The question today comes from 1997 Paper I. The original question is shown below.
(i) Show that you can make up 10 pence in eleven ways using 10p, 5p, 2p and 1p coins.
(ii) In how many ways can you can make up 20 pence using 20p, 10p, 5p, 2p and 1p coins?
This kind of question—often shown in primary school mathematics olympiads in China—has a bunch of neat and elegant ways of approaching; nonetheless, it turns out that the bluntest instrument is the quickest—listing all the possibilities, methodically and systematically.
(i) One can make up 10p as follows:
using only 10p: 10p; (1 way)
using no 10p but 5p: 5p+5p; (1 way)
using only 5p: 5p+2p+2p+1p, 5p+2p+1p+1p+1p, 5p+1p+1p+1p+1p+1p; (3 ways)
using neither 10p nor 5p: 2p+2p+2p+2p+2p, or to substitute 1/2/3/4/5 2p's with 1p+1p. (6 ways)

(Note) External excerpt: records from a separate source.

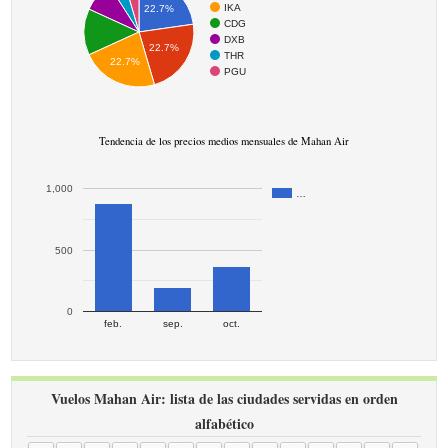
IKA
22.7%
CDG
DXB
22.7%
THR
22.7%
PGU
Tendencia de los precios medios mensuales de Mahan Air
1,000
…
500
0
feb.
sep.
oct.
Vuelos Mahan Air: lista de las ciudades servidas en orden
alfabético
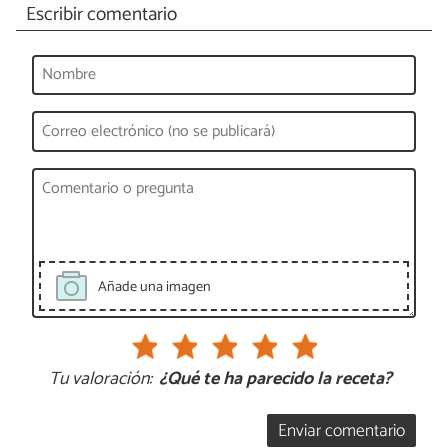
Escribir comentario
Añade una imagen
Tu valoración:
¿Qué te ha parecido la receta?
Enviar comentario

There are therefore 1+1+3+6=11 ways.
(ii) Considering 20p = 10p + 10p, one can make up 20p as follows:
using only 20p: 20p; (1 way)
using one 10p: 10p+any arrangement in (i); (11 ways)
using 4 5p's: 5p+5p+5p+5p; (1 way)
using 3 5p's: 5p+5p+5p+2p+2p+1p, 5p+5p+5p+2p+1p+1p+1p, 5p+5p+5p+1p+1p+1p+1p+1p; (3 ways)
The reader is advised to consider the remaining three cases.
using 2 5p's: 5p+5p+...; (6 ways)
using 1 5p's: 5p+...; (8 ways)
using no 5p's. (11 ways)
There are therefore 1+11+1+3+6+8+11=41 ways.